Problem details: Go through the material and copy each line in which the word "pobliżu" shows up.
__________________________________________________
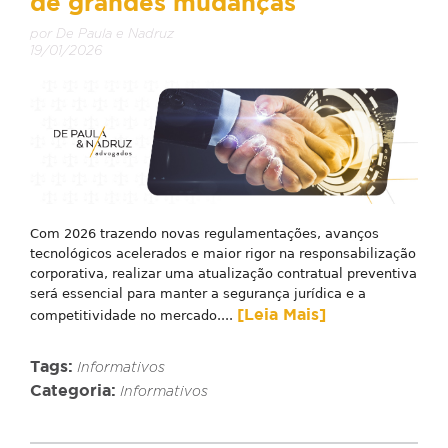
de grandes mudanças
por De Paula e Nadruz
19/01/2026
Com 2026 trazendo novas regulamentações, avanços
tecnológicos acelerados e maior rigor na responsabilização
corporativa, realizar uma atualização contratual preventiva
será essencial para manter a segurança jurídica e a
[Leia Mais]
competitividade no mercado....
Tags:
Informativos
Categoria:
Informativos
__________________________________________________
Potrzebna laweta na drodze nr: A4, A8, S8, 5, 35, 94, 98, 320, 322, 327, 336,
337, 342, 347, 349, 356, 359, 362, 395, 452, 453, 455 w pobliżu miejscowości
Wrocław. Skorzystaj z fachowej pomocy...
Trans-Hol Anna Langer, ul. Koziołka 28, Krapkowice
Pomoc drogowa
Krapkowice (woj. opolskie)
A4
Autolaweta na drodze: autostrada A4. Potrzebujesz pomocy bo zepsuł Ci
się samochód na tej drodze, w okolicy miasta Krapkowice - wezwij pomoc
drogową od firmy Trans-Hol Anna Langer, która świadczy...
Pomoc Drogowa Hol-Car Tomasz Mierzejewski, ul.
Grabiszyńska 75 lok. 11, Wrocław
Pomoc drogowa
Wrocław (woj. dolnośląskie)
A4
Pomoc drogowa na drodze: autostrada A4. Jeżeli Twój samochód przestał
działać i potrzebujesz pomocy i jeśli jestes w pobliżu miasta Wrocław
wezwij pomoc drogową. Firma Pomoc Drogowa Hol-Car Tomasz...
__________________________________________________
Solution for this task:
337, 342, 347, 349, 356, 359, 362, 395, 452, 453, 455 w pobliżu miejscowości
działać i potrzebujesz pomocy i jeśli jestes w pobliżu miasta Wrocław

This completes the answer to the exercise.